5. Have you found your life's purpose yet?
“Yes, I think so. I think I'm really on my authentic path teaching authenticity. This is really what aligns with who I am and what I'm good at and it gives me energy.”
6. Do you believe you can teach compassion?
“One of the most interesting lessons that I learned through psychology about compassion is that, as adults, we see so much negativity in the world and we can tend to get harsh because of that and we can feel less compassion for others.
But I think if you try to always see that in each and every one of us there is a small child that just wants to be seen or heard, it's so much easier to be compassionate. When they are shouting or when they feel they need to mistreat you, you know it’s likely because something happened to that kid.
I think for lots of people not being compassionate is also a survival mechanism, they need to learn their own lessons and open their hearts up, and that's not so easy, it takes work. Of course, sometimes you have to keep your boundaries up and say this is my energy and that is someone else's energy, but you can still practice compassion.”
7. What do you wish you could do more mindfully?

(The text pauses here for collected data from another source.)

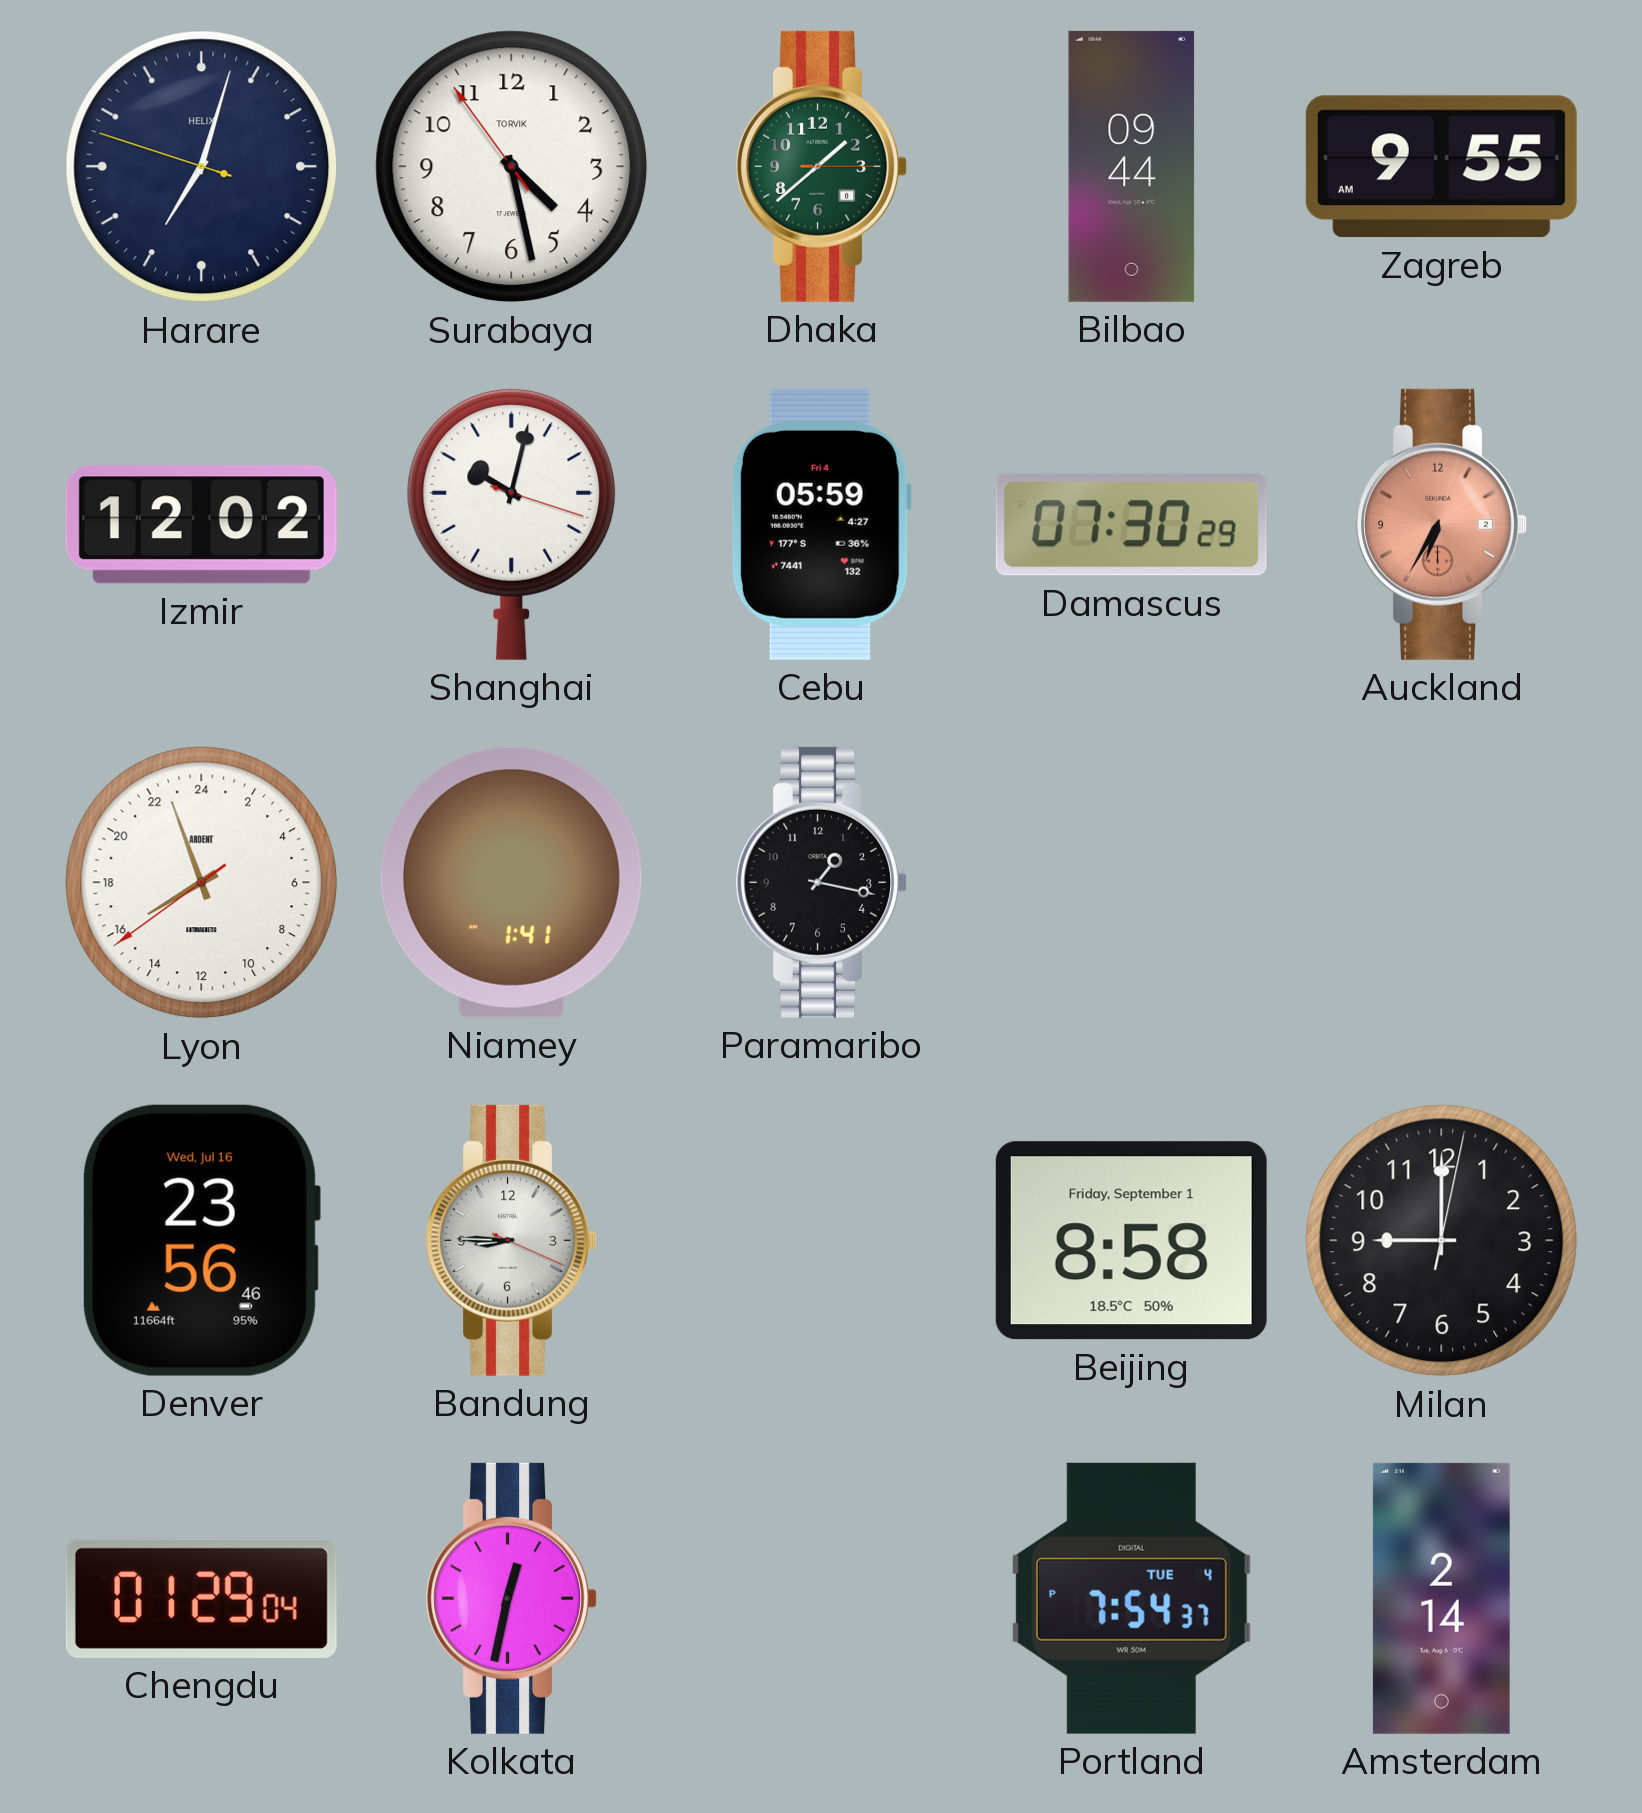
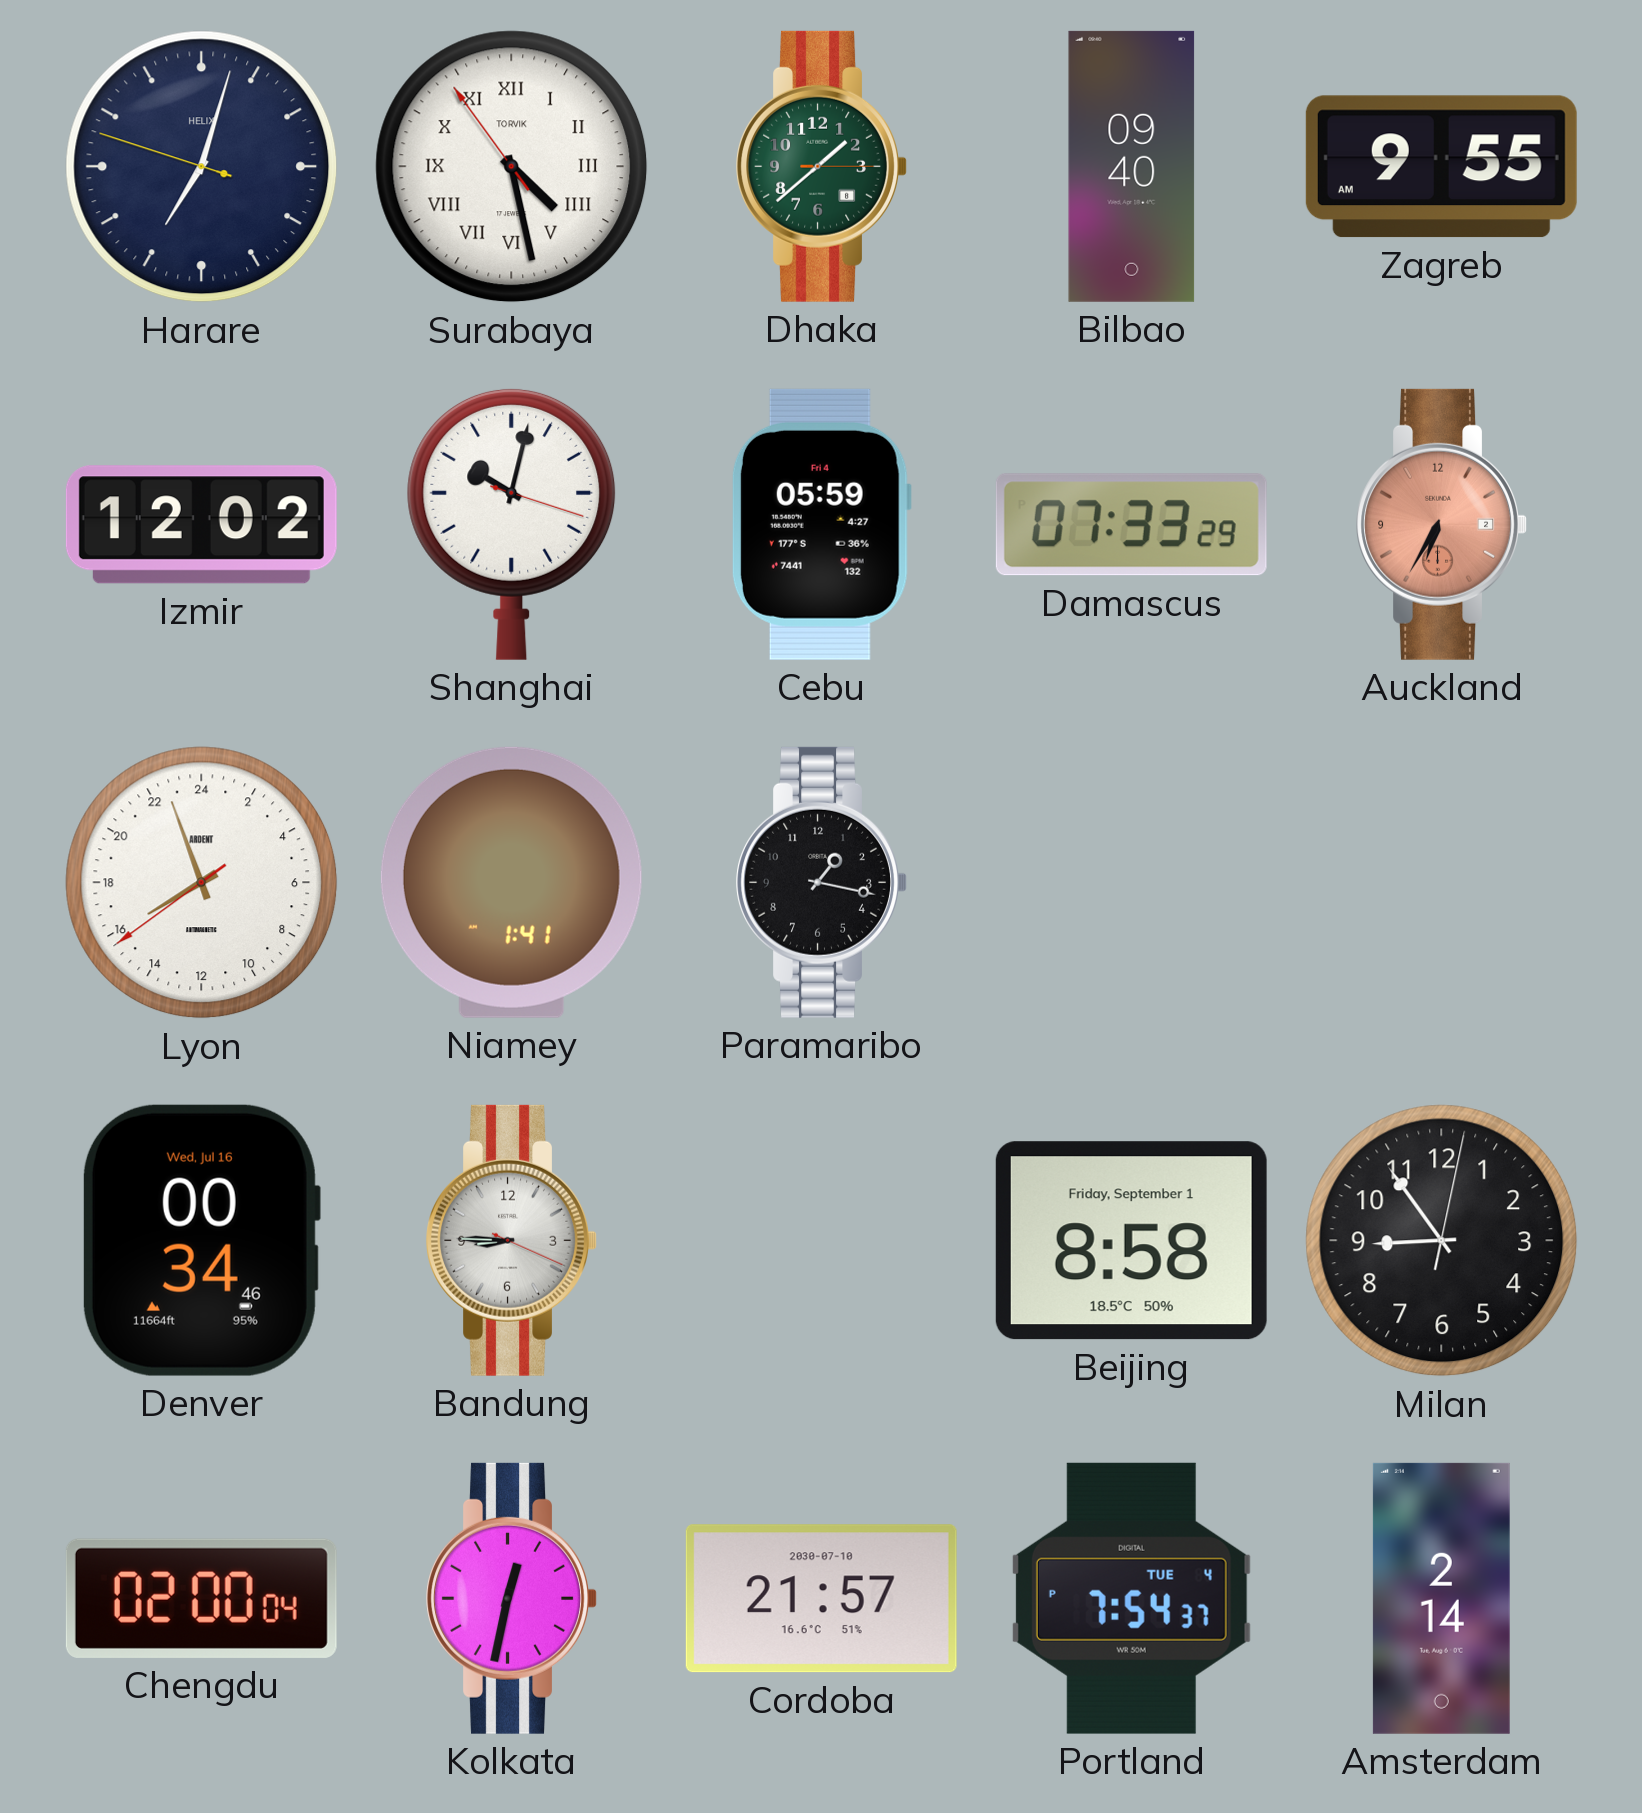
Surabaya numerals: Arabic -> Roman
Bilbao: 09:44 -> 09:40
Damascus: 07:30 -> 07:33
Denver: 23:56 -> 00:34
Milan: 9:00 -> 8:54
Chengdu: 01:29 -> 02:00
Cordoba: none -> 21:57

“I think it's always a question of just living in the moment, and I think I'm pretty good at it because it is my profession. Life gets so busy and there are so many different things to do that sometimes you just go through your day and at the end of it, you can think what happened? So, every day, I set a new intention of just living mindfully and trying to enjoy the present moment because it's all we have. If I am on my deathbed, I want to look back and think, I really enjoyed life.”
8. How would I know you love me?
“I take care of the people that I love, I shower them with attention. Mostly because I just really love spending time with the people I love. I put the needs of others first too easily sometimes. So it's also the people pleaser in me that I sometimes need to shut up! But, for me, it's really in the action of taking care of people, whatever they need, I make sure they have it.”
9. What was the last random act of kindness you did or witnessed?
“This is an intention I set every day. For me, a random act of kindness, is like when I woke this morning and saw my neighbor and I was like “hey, how are you?” I know he appreciates it. That's a small act of kindness. I believe if you throw kindness into the world, you will receive it.”
10. Which three words describe your authentic self?
“Down to earth, positive and sarcastic!”
11. Are you faithful or fickle with your passions?
“I'm very faithful and I'm very disciplined. I think everyone that knows me knows I'm all for routines, and if I commit to something, I could do it endlessly and with endless energy. I just have this energy in me - I wake up and I'm just go! I would only give up on something that really wasn’t right for me.”
12. What is always guaranteed to grab your awareness and keep you in the moment?
“The kids! That’s a positive and negative. I mean, we always talk about the positive sides, but kids really don’t give a sh*t about what you're doing! They're just like, “mom, I need this now”. That’s something I really had to learn. But they help me live in the moment because, for them, there's no other moment than now.”
13. When in your life have you most needed a positive mindset?
“I think when I lost people I loved. You don't know what grief is until you lose someone close. I just didn't know what to do with myself because I'm such a positive person. When I lost a friend, even when I lost my dog during an operation, I was so down. But what I learned is that you don't have to be positive right away. Sometimes life sucks and that's okay. It’s okay just to go with the flow and lay on the couch with Ben & Jerry's and cry. It's so important to let your emotions out, to just be and not try to change anything, because eventually you come back to yourself, back to your routines, and that positivity will also come back to you.”